● **Work to be completed**: Begin at the line that holds "sends her adult-sized dress" and copy each line exactly until the data below ends, including that last line but no pictures.

● **Stored data entries**:
************
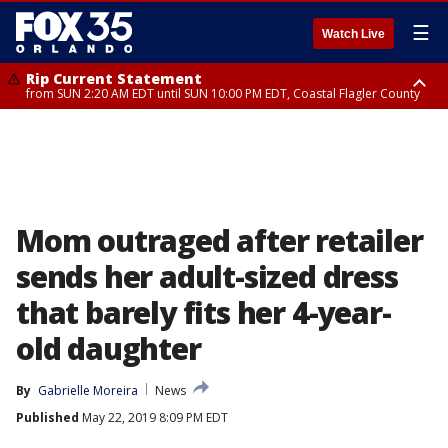
☰
Watch Live
Rip Current Statement
from SUN 2:20 AM EDT until SUN 10:00 PM EDT, Coastal Flagler County
Rip Current Statement
until MON 2:00 AM EDT, Coastal Volusia County
Mom outraged after retailer
sends her adult-sized dress
that barely fits her 4-year-
old daughter
By
Gabrielle Moreira
News
Published
May 22, 2019 8:09 PM EDT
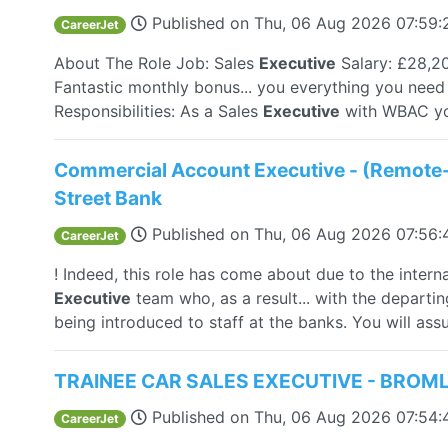
Published on
Thu, 06 Aug 2026 07:59
CareerJet
About The Role Job: Sales
Executive
Salary: £28,2
Fantastic monthly bonus... you everything you nee
Responsibilities: As a Sales
Executive
with WBAC you 
Commercial Account Executive - (Remote
Street Bank
Published on
Thu, 06 Aug 2026 07:56
CareerJet
! Indeed, this role has come about due to the inter
Executive
team who, as a result... with the depart
being introduced to staff at the banks. You will assu
TRAINEE CAR SALES EXECUTIVE - BROM
Published on
Thu, 06 Aug 2026 07:54
CareerJet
************
● **Response box**:
sends her adult-sized dress
that barely fits her 4-year-
old daughter
By
Gabrielle Moreira
News
Published
May 22, 2019 8:09 PM EDT
Published on
Thu, 06 Aug 2026 07:59
CareerJet
About The Role Job: Sales
Executive
Salary: £28,2
Fantastic monthly bonus... you everything you nee
Responsibilities: As a Sales
Executive
with WBAC you 
Commercial Account Executive - (Remote
Street Bank
Published on
Thu, 06 Aug 2026 07:56
CareerJet
! Indeed, this role has come about due to the inter
Executive
team who, as a result... with the depart
being introduced to staff at the banks. You will assu
TRAINEE CAR SALES EXECUTIVE - BROM
Published on
Thu, 06 Aug 2026 07:54
CareerJet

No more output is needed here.